News Corp (NYSE: NWS) CFO David DeVoe led off the call, seeking to reassure investors that, despite the Q4 loss, the company can clearly meet its debt obligations, insisting that it has enough cash on hand to pay the maturities coming due. In terms of guidance, DeVoe emphasized the weakness in marketer and consumer spending. Then, in grave tones, CEO and Chairman Rupert Murdoch came on, offering a bleak outlook mixed with confidence to manage through it. Murdoch: “This is the worst global economic crisis since News Corp was created and has been deeper than anyone predicted. We’ve reduced headcount and cut other costs. Even in flush times, this was never a company that tolerated fat. So we’re well positioned to handle this crisis right now. This why the WSJ is the only newspaper growing or what social networking is becoming mainstream. We never feared change and risk. We’re putting all our business through rigorous strategic reviews.”

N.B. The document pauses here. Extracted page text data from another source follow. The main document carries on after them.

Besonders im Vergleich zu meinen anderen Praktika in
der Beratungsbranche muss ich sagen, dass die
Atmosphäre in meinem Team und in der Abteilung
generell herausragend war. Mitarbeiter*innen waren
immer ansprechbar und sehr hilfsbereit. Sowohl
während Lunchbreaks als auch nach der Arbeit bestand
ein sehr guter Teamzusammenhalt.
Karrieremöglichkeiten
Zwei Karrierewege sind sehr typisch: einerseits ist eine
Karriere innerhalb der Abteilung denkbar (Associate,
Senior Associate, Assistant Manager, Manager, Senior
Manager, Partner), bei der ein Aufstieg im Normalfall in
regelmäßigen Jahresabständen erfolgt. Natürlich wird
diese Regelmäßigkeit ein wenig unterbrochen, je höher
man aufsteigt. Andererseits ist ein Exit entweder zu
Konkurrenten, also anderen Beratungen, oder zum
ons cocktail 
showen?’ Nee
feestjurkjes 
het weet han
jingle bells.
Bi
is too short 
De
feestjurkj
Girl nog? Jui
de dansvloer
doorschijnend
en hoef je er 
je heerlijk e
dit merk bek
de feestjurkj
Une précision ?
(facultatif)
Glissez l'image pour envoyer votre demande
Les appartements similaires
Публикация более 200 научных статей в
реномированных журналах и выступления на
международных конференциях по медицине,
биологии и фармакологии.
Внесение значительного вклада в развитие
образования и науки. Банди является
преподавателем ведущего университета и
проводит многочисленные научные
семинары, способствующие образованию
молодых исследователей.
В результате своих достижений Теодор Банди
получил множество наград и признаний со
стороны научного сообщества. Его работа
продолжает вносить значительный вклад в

– The U.K. newspaper group reported operating income in local currency terms in line with that from a year ago, as the absence of accelerated depreciation on the decommissioned printing presses was offset by 10 percent lower advertising revenues. Circulation revenues increased slightly during the quarter mainly from price increases.

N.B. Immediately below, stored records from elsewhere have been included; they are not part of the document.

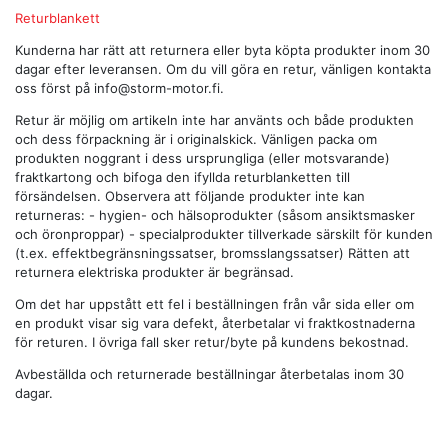
Returblankett
Kunderna har rätt att returnera eller byta köpta produkter inom 30
dagar efter leveransen. Om du vill göra en retur, vänligen kontakta
oss först på
info@storm-motor.fi
.
Retur är möjlig om artikeln inte har använts och både produkten
och dess förpackning är i originalskick. Vänligen packa om
produkten noggrant i dess ursprungliga (eller motsvarande)
fraktkartong och bifoga den ifyllda returblanketten till
försändelsen. Observera att följande produkter inte kan
returneras: - hygien- och hälsoprodukter (såsom ansiktsmasker
och öronproppar) - specialprodukter tillverkade särskilt för kunden
(t.ex. effektbegränsningssatser, bromsslangssatser) Rätten att
returnera elektriska produkter är begränsad.
Om det har uppstått ett fel i beställningen från vår sida eller om
en produkt visar sig vara defekt, återbetalar vi fraktkostnaderna
för returen. I övriga fall sker retur/byte på kundens bekostnad.
Avbeställda och returnerade beställningar återbetalas inom 30
dagar.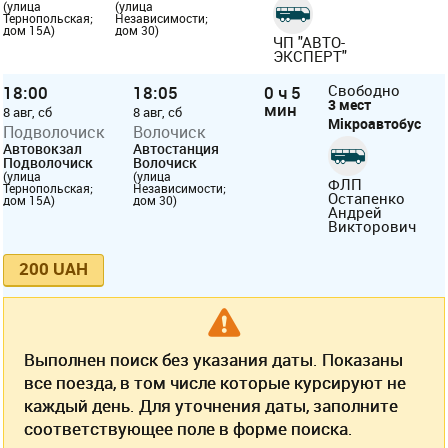
(улица
(улица
Тернопольская;
Независимости;
дом 15А)
дом 30)
ЧП "АВТО-
ЭКСПЕРТ"
18:00
18:05
0 ч 5
Свободно
3 мест
мин
8 авг, сб
8 авг, сб
Мікроавтобус
Подволочиск
Волочиск
Автовокзал
Автостанция
Подволочиск
Волочиск
(улица
(улица
ФЛП
Тернопольская;
Независимости;
Остапенко
дом 15А)
дом 30)
Андрей
Викторович
200 UAH
Выполнен поиск без указания даты. Показаны
все поезда, в том числе которые курсируют не
каждый день. Для уточнения даты, заполните
соответствующее поле в форме поиска.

– “WSJ has been the only paper to increase circulation,” Murdoch said WSJ Digital Network –which includes the website and AllThingsD — has seen traffic grow 76 percent over the past year.

All is not lost: Murdoch then turned to TV and the state of the ad economy. “Every time there’s a recession, advertising always comes back stronger. I’m not being flippant; I’m not saying we’ll return to record levels. But all is not lost. If our forecast is correct, we’ll make $3.5 billion operating income this year.” More after the jump.

No fat to cut: We’ve only eliminated 800 positions across all the Fox companies and reduced the open positions, said President/COO Peter Chernin.

Nothing worth buying: Murdoch, asked about possible acquisitions, said: “I’ve looked around and I don’t see anything I want to buy. But for the businesses that we will buy, I want them to have a direct relationship with the consumer.”

Newspaper schadenfreude?: Murdoch: “I’m happy with all our newspapers. There’s a huge appetite for news. If we continue the way we’re going, we might not have any competition at the end of it all.” As for the WSJ’s position, Wachovia analyst John Janedis said that company’s newspaper revenue trends look much like they did in the early part of the last downturn a decade ago. Murdoch brushed it aside, saying, “We’re down 20 percent in advertising, but we will not cut our rates. I think the NYT is, but we’re not going to do it.”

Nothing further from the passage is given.